▶ RECORDS PROVIDED

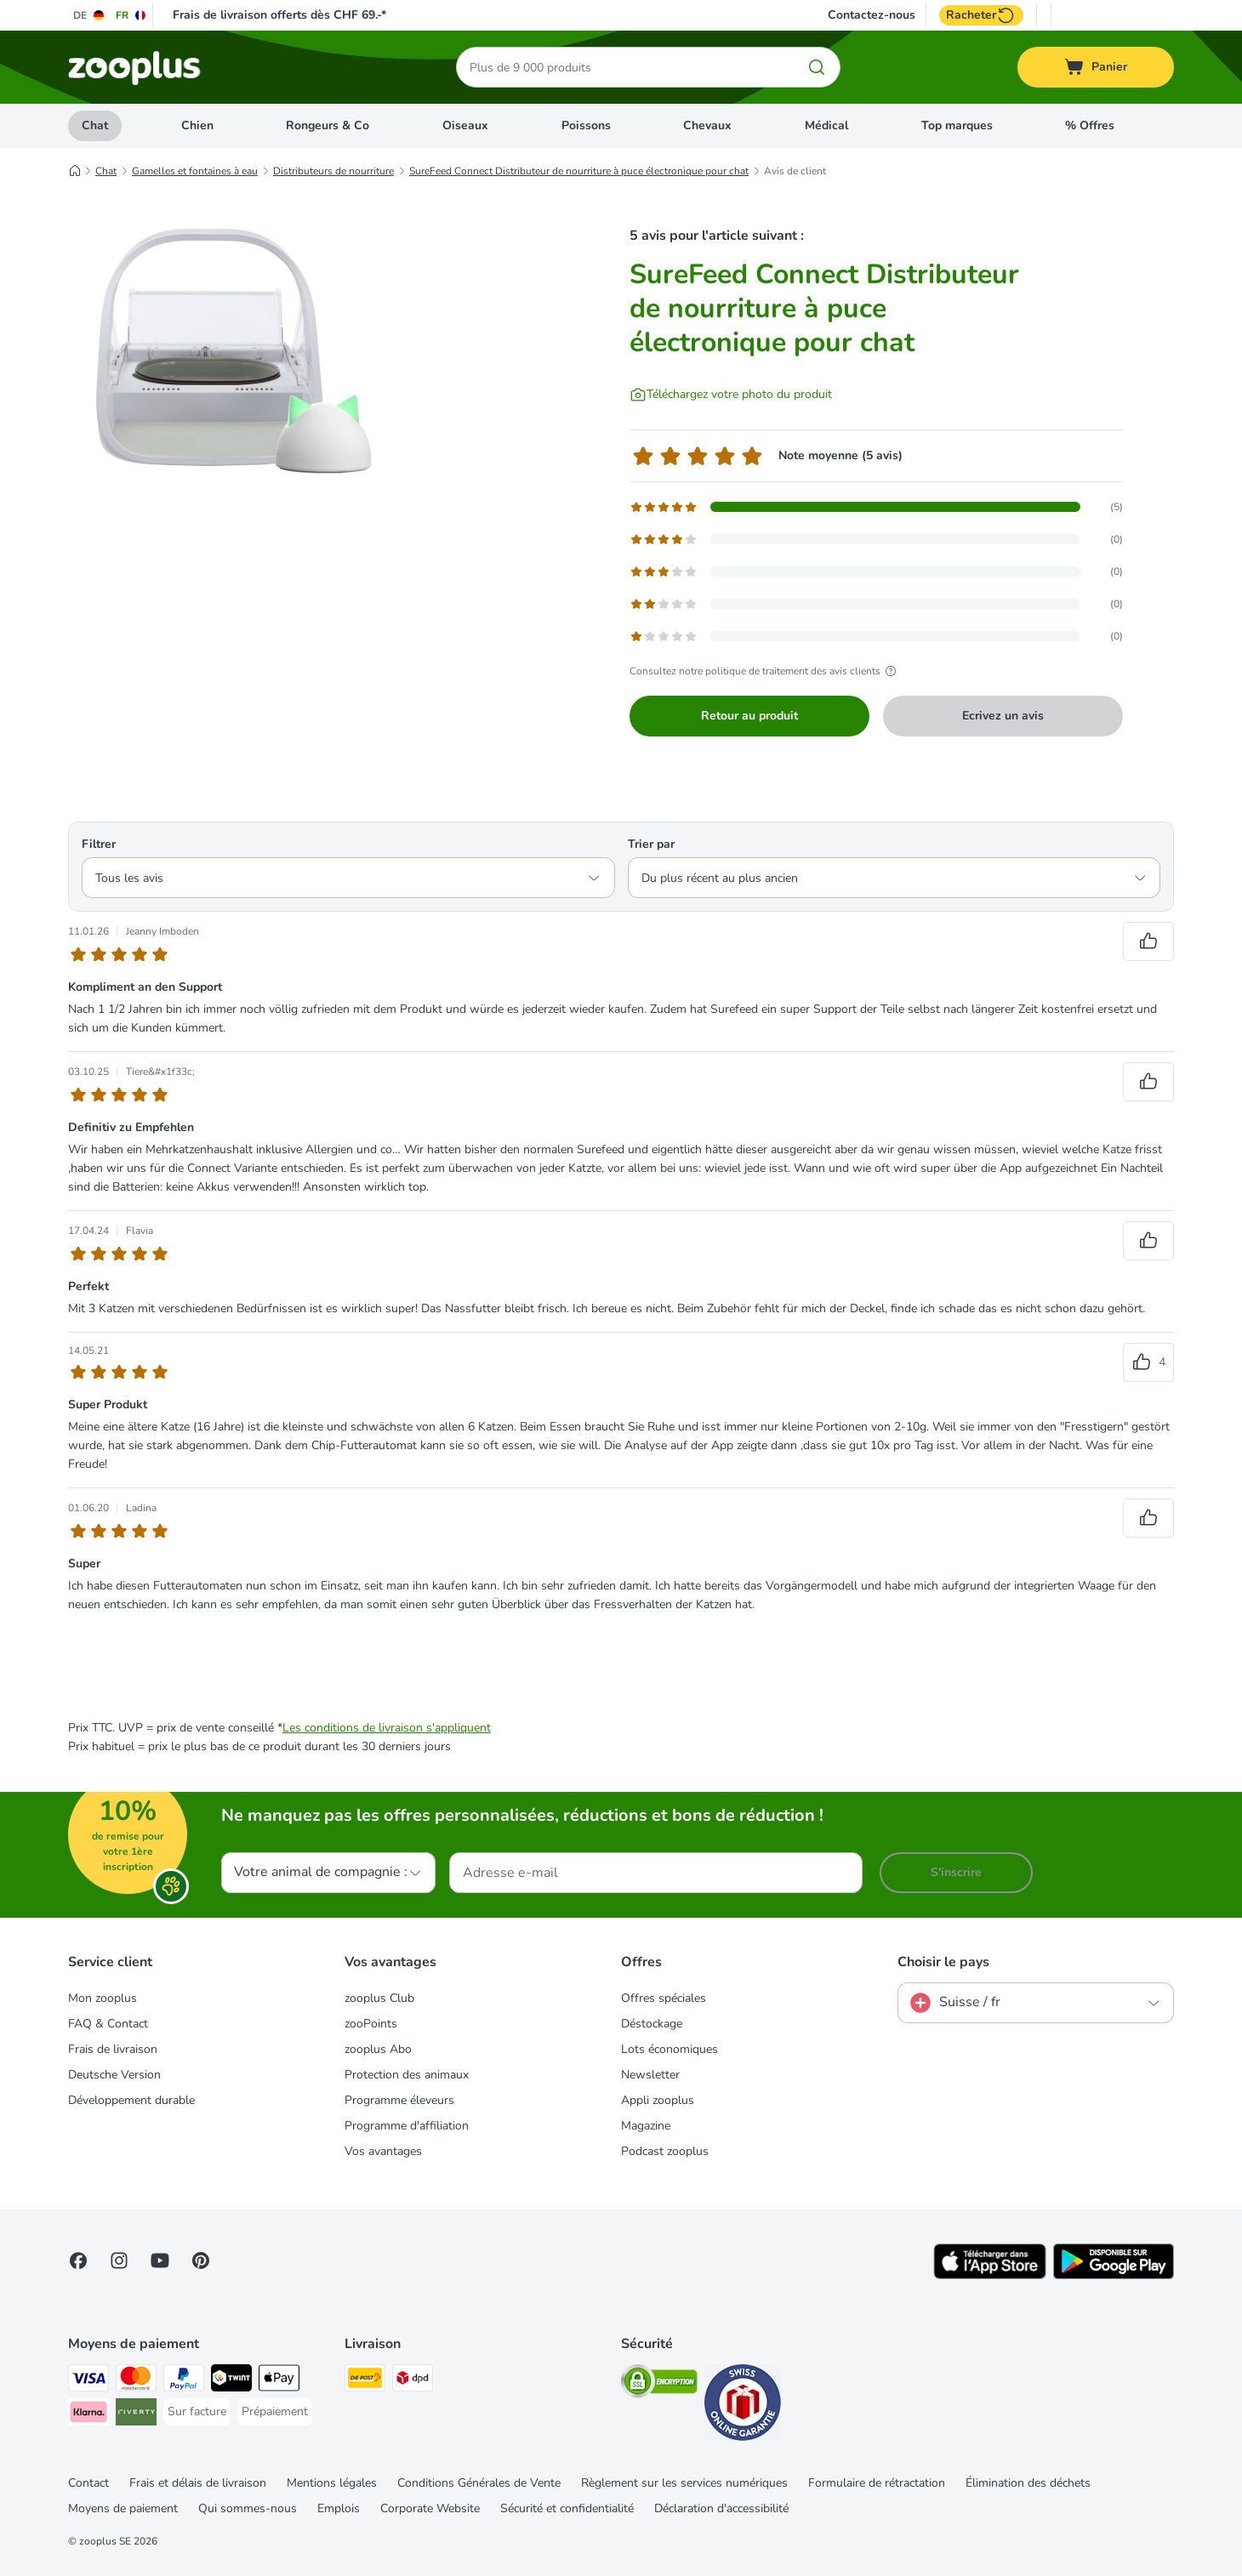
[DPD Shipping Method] (412, 2380)
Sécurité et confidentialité (567, 2508)
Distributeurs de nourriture (333, 171)
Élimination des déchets (1028, 2483)
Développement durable (131, 2100)
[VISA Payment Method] (88, 2380)
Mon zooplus (102, 1998)
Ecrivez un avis (1003, 716)
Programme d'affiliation (407, 2126)
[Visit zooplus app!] (989, 2275)
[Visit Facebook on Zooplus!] (78, 2260)
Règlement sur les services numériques (684, 2483)
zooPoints (371, 2024)
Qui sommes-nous (247, 2508)
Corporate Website (430, 2508)
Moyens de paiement (123, 2508)
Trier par (651, 844)
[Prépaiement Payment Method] (275, 2412)
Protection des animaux (407, 2075)
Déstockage (651, 2024)
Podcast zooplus (665, 2151)
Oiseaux (465, 125)
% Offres (1089, 125)
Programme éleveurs (399, 2100)
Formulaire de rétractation (876, 2483)
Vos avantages (383, 2151)
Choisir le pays (943, 1962)
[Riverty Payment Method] (136, 2414)
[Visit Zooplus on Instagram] (119, 2260)
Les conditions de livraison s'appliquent (386, 1728)
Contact (88, 2483)
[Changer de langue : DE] (89, 15)
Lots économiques (669, 2049)
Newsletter (650, 2075)
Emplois (338, 2508)
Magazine (645, 2126)
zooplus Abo (378, 2049)
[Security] (659, 2384)
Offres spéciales (663, 1998)
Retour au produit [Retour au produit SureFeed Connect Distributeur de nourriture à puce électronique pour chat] (749, 716)
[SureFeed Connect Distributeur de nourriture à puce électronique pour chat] (229, 368)
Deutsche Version (114, 2075)
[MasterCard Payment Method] (136, 2380)
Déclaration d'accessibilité (721, 2508)
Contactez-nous (871, 15)
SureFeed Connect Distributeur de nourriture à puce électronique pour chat (579, 171)
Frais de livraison (112, 2049)
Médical (826, 125)
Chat (95, 125)
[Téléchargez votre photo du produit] (731, 394)
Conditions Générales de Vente (479, 2483)
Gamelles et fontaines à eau (195, 171)
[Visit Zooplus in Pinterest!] (201, 2260)
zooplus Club (379, 1998)
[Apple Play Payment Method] (279, 2380)
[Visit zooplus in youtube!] (160, 2260)
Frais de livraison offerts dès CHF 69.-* (279, 15)
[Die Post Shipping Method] (365, 2380)
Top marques (957, 125)
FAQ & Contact (108, 2024)
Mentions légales (332, 2483)
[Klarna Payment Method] (88, 2414)
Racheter (981, 15)
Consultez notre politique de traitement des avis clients (765, 671)
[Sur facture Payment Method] (197, 2412)
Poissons (586, 125)
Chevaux (707, 125)
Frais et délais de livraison (197, 2483)
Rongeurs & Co (327, 125)
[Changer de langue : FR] (131, 15)
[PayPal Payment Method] (183, 2380)
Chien (197, 125)
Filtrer (99, 844)
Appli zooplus (657, 2100)
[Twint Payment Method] (231, 2380)
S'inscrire (956, 1872)
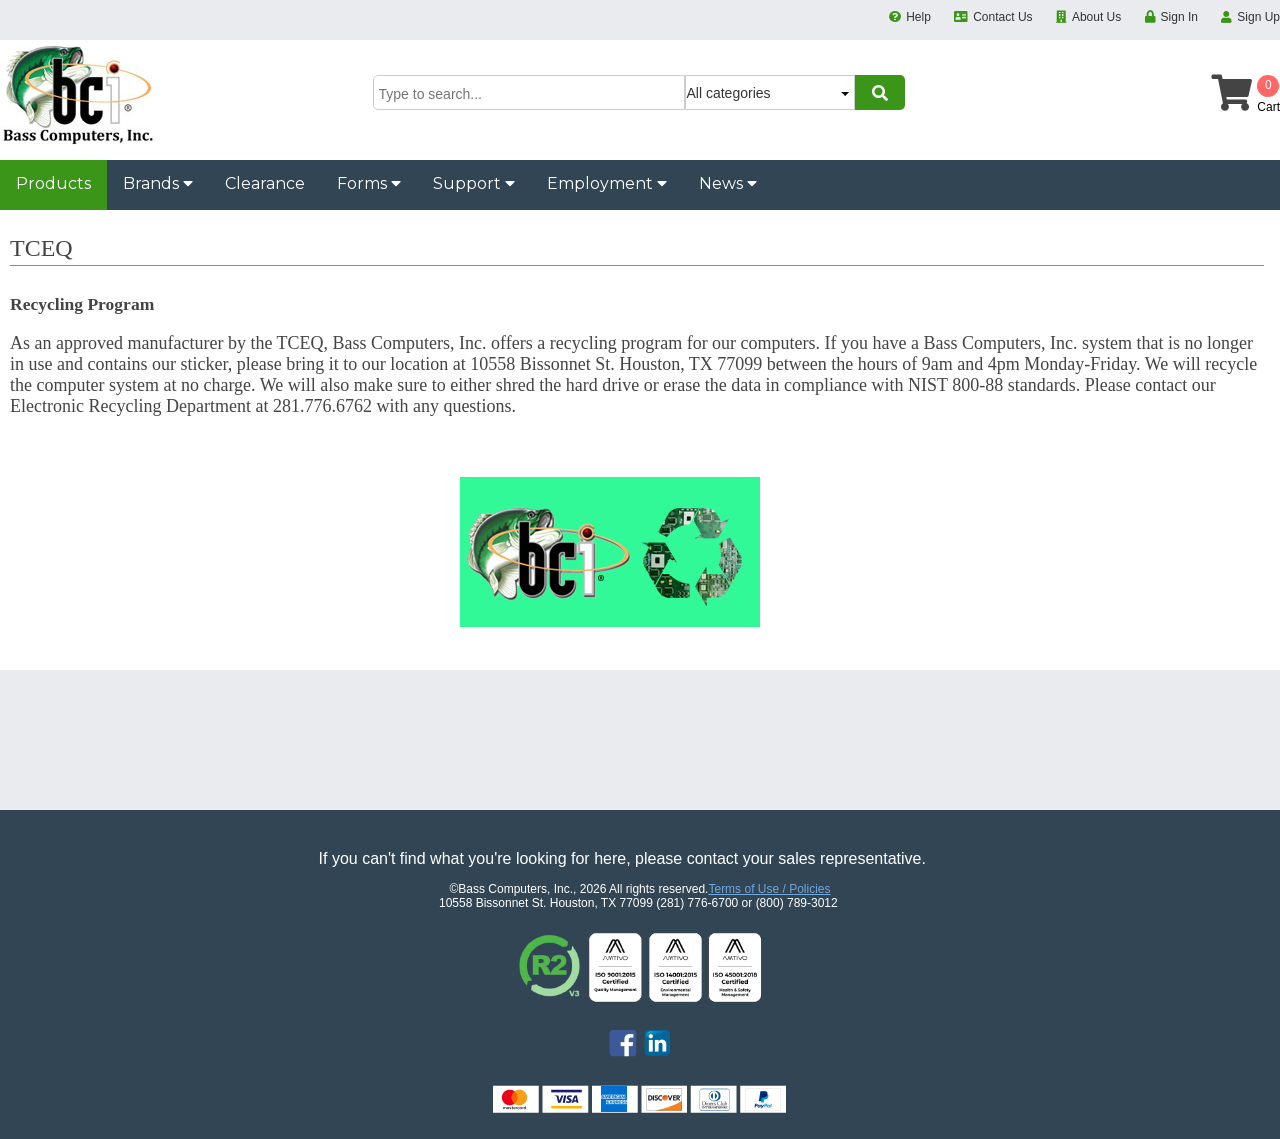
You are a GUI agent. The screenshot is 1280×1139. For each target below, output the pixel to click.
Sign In (1179, 17)
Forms (369, 183)
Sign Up (1258, 17)
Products (53, 183)
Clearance (265, 183)
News (728, 183)
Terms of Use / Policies (769, 889)
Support (474, 183)
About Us (1096, 17)
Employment (607, 183)
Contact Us (1002, 17)
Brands (158, 183)
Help (918, 17)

▶ WHAT IS NEEDED
Set down exactly and only the lines from the line that contains "[PayPal Payment Method] (183, 2380)" through the last line of the entries above, with both of those lines included and the pictures left out.

▶ OUTPUT OF THE EXERCISE
[PayPal Payment Method] (183, 2380)
Chien (197, 125)
Filtrer (99, 844)
Appli zooplus (657, 2100)
[Twint Payment Method] (231, 2380)
S'inscrire (956, 1872)
You are a GUI agent. The screenshot is 1280×1139. For each target below, output the pixel to click.
Sign In (1179, 17)
Forms (369, 183)
Sign Up (1258, 17)
Products (53, 183)
Clearance (265, 183)
News (728, 183)
Terms of Use / Policies (769, 889)
Support (474, 183)
About Us (1096, 17)
Employment (607, 183)
Contact Us (1002, 17)
Brands (158, 183)
Help (918, 17)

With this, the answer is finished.